In the most common forms of predicate logic, ∀ and ∃ act like a sort of logical conjunction (AND) across all objects, and logical disjunction (OR) across all objects, respectively.

Connection between ∀ and 'AND'

Consider an argument in which the only 'objects' are Scottish people, and let EPP(x) = "x eats their porridge plain". Then

∀x : EPP(x)

translates (with somewhat less social grace than one might use in daily speech) as

For every [Scottish person] x: x eats their porridge plain

which we might better render as

Every Scot eats their porridge plain.

If we suppose that one is a 'Scot' if and only if one was either born in Scotland, or is a British citizen living in Scotland for at least 90% of their life, then there are only finitely many Scots; so we could also imagine producing a list of all Scots ("Angus", "Maeve", "Bruce", "Caroline", ...), in which case it's equivalent to

(Angus eats his porridge plain) AND (Maeve eats her porridge plain) AND ...

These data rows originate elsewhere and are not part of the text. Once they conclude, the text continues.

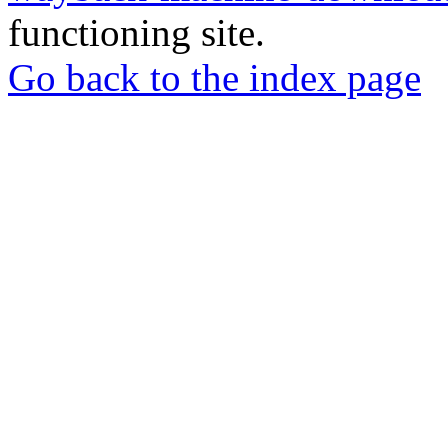
functioning site.
Go back to the index page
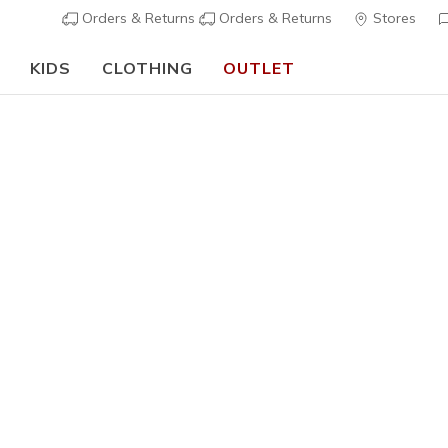
Orders & Returns
Orders & Returns
Stores
KIDS
CLOTHING
OUTLET
⭐
Skechers VIP:
45-day returns for members
Join Now
⭐
Women's
Relaxed F
N
3,2 out of 5 Cu
€ 85,00
i
Color
Wpr
(#
17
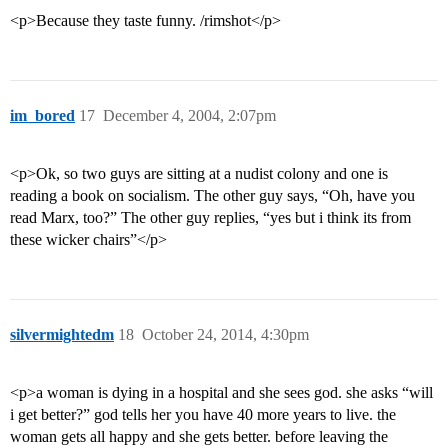
<p>Because they taste funny. /rimshot</p>
im_bored
17
December 4, 2004, 2:07pm
<p>Ok, so two guys are sitting at a nudist colony and one is
reading a book on socialism. The other guy says, “Oh, have you
read Marx, too?” The other guy replies, “yes but i think its from
these wicker chairs”</p>
silvermightedm
18
October 24, 2014, 4:30pm
<p>a woman is dying in a hospital and she sees god. she asks “will
i get better?” god tells her you have 40 more years to live. the
woman gets all happy and she gets better. before leaving the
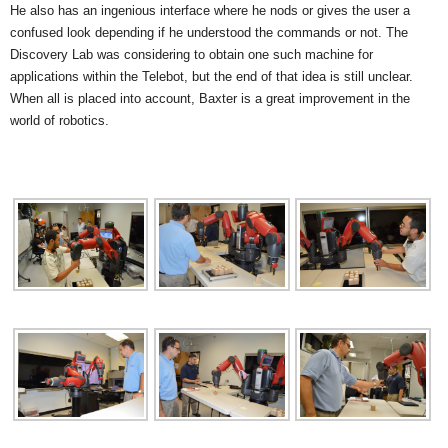
He also has an ingenious interface where he nods or gives the user a
confused look depending if he understood the commands or not. The
Discovery Lab was considering to obtain one such machine for
applications within the Telebot, but the end of that idea is still unclear.
When all is placed into account, Baxter is a great improvement in the
world of robotics.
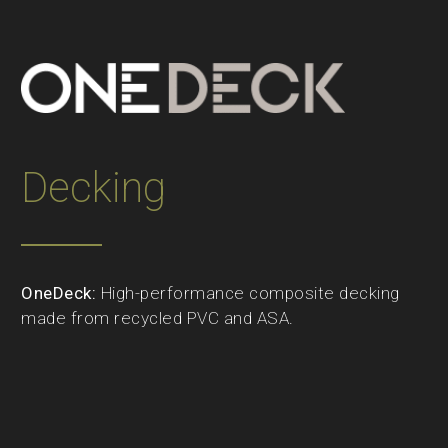
Decking
OneDeck:
High-performance composite decking
made from recycled PVC and ASA.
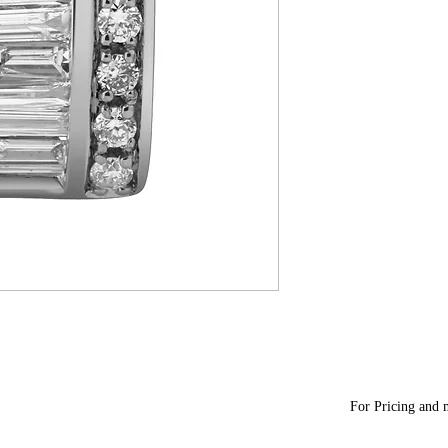
For Pricing and m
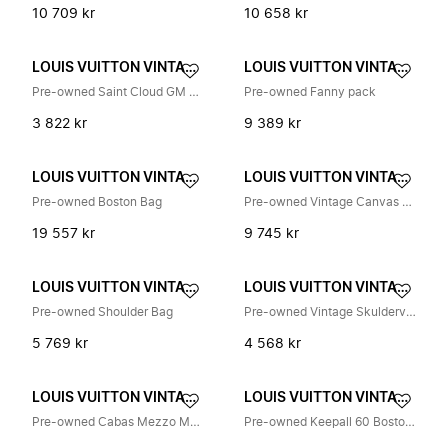
10 709 kr
10 658 kr
LOUIS VUITTON VINTAGE
LOUIS VUITTON VINTAGE
Pre-owned Saint Cloud GM Skulderveske
Pre-owned Fanny pack
3 822 kr
9 389 kr
LOUIS VUITTON VINTAGE
LOUIS VUITTON VINTAGE
Pre-owned Boston Bag
Pre-owned Vintage Canvas Handbag
19 557 kr
9 745 kr
LOUIS VUITTON VINTAGE
LOUIS VUITTON VINTAGE
Pre-owned Shoulder Bag
Pre-owned Vintage Skulderveske
5 769 kr
4 568 kr
LOUIS VUITTON VINTAGE
LOUIS VUITTON VINTAGE
Pre-owned Cabas Mezzo M51151
Pre-owned Keepall 60 Boston Bag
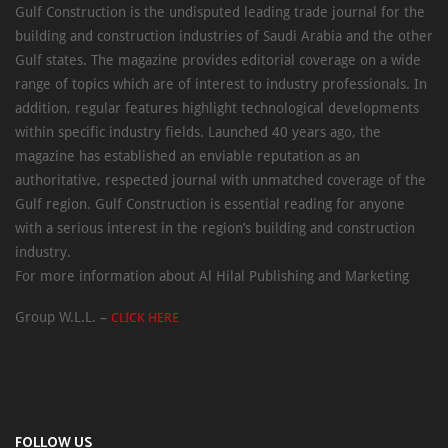
Gulf Construction is the undisputed leading trade journal for the
building and construction industries of Saudi Arabia and the other
Gulf states. The magazine provides editorial coverage on a wide
range of topics which are of interest to industry professionals. In
addition, regular features highlight technological developments
within specific industry fields. Launched 40 years ago, the
magazine has established an enviable reputation as an
authoritative, respected journal with unmatched coverage of the
Gulf region. Gulf Construction is essential reading for anyone
with a serious interest in the region’s building and construction
industry.
For more information about Al Hilal Publishing and Marketing
Group W.L.L. –
CLICK HERE
FOLLOW US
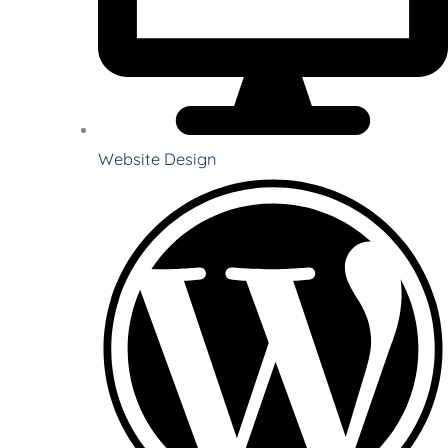
Website Design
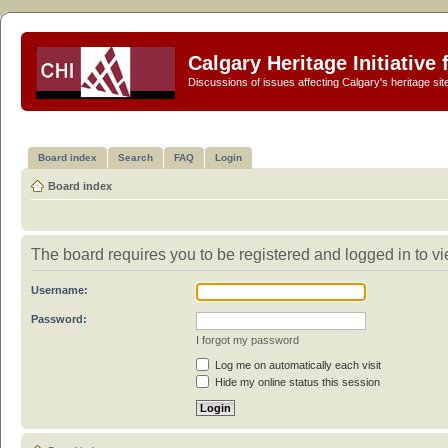
Calgary Heritage Initiative
Discussions of issues affecting Calgary's heritage sit
Board index
Search
FAQ
Login
Board index
The board requires you to be registered and logged in to vi
Username:
Password:
I forgot my password
Log me on automatically each visit
Hide my online status this session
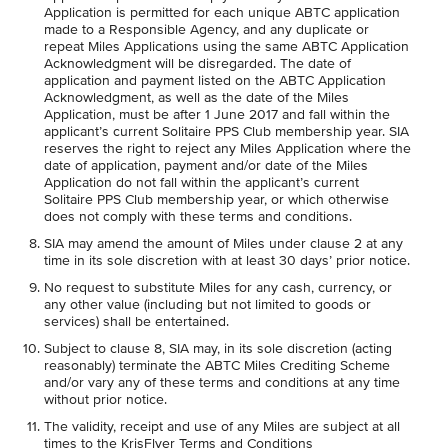
Application is permitted for each unique ABTC application
made to a Responsible Agency, and any duplicate or
repeat Miles Applications using the same ABTC Application
Acknowledgment will be disregarded. The date of
application and payment listed on the ABTC Application
Acknowledgment, as well as the date of the Miles
Application, must be after 1 June 2017 and fall within the
applicant’s current Solitaire PPS Club membership year. SIA
reserves the right to reject any Miles Application where the
date of application, payment and/or date of the Miles
Application do not fall within the applicant’s current
Solitaire PPS Club membership year, or which otherwise
does not comply with these terms and conditions.
SIA may amend the amount of Miles under clause 2 at any
time in its sole discretion with at least 30 days’ prior notice.
No request to substitute Miles for any cash, currency, or
any other value (including but not limited to goods or
services) shall be entertained.
Subject to clause 8, SIA may, in its sole discretion (acting
reasonably) terminate the ABTC Miles Crediting Scheme
and/or vary any of these terms and conditions at any time
without prior notice.
The validity, receipt and use of any Miles are subject at all
times to the KrisFlyer Terms and Conditions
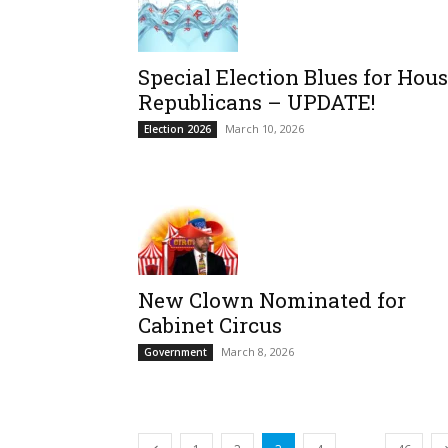
Special Election Blues for Hou
Republicans – UPDATE!
March 10, 2026
Election 2026
New Clown Nominated for
Cabinet Circus
March 8, 2026
Government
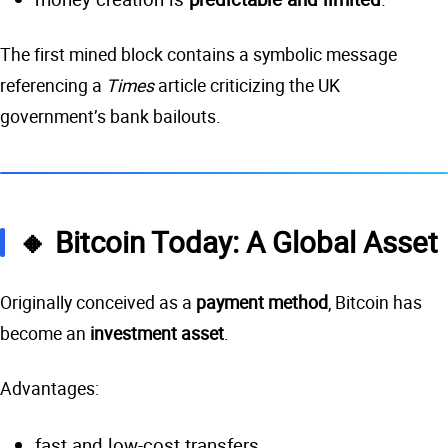
The first mined block contains a symbolic message
referencing a
Times
article criticizing the UK
government’s bank bailouts.
🔸 Bitcoin Today: A Global Asset
Originally conceived as a
payment method
, Bitcoin has
become an
investment asset
.
Advantages:
fast and low-cost transfers,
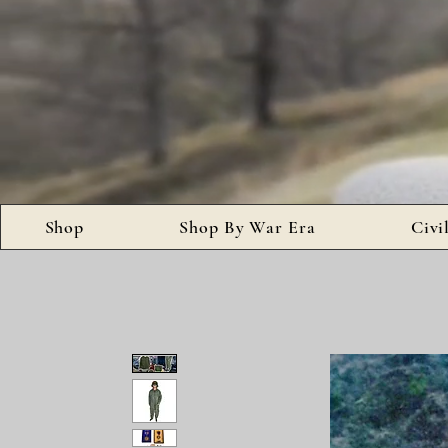
Shop
Shop By War Era
Civi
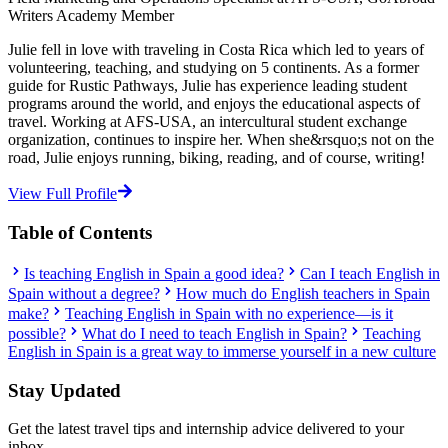
Writers Academy Member
Julie fell in love with traveling in Costa Rica which led to years of
volunteering, teaching, and studying on 5 continents. As a former
guide for Rustic Pathways, Julie has experience leading student
programs around the world, and enjoys the educational aspects of
travel. Working at AFS-USA, an intercultural student exchange
organization, continues to inspire her. When she&rsquo;s not on the
road, Julie enjoys running, biking, reading, and of course, writing!
View Full Profile
Table of Contents
Is teaching English in Spain a good idea?
Can I teach English in
Spain without a degree?
How much do English teachers in Spain
make?
Teaching English in Spain with no experience—is it
possible?
What do I need to teach English in Spain?
Teaching
English in Spain is a great way to immerse yourself in a new culture
Stay Updated
Get the latest travel tips and internship advice delivered to your
inbox.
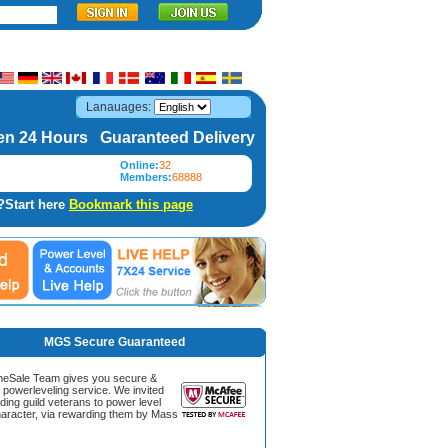
Lanauages:
n 24 Hours Guaranteed Delivery
Online:
32
Members:
68888
?Start here
Bookmark this page
MGS Secure Guaranteed
Sale Team gives you secure &
g powerleveling service. We invited
ding guild veterans to power level
aracter, via rewarding them by Mass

which is not a terribly convenient way to express the same thing, but it is still equivalent so long as we list all Scots, and no person (or thing) which is not a Scot. The ∀ symbol is more powerful in this way — it allows us to express a notion

  • without having to refer to every object meeting some criterion;
  • without even having to commit to a definite list of all objects in the universe of discourse; and
  • in other contexts, such as when the universe of discourse are mathematical objects such as numbers, without even commenting on whether there even exists a finite list of objects under consideration.

Especially in the last case, ∀ allows us to potentially express something which is true about a collection which is infinite, or whose extent we do not yet know. But even so, the way in which it behaves is very much like a logical 'AND' of the same property, across all of the objects in the "domain of discourse".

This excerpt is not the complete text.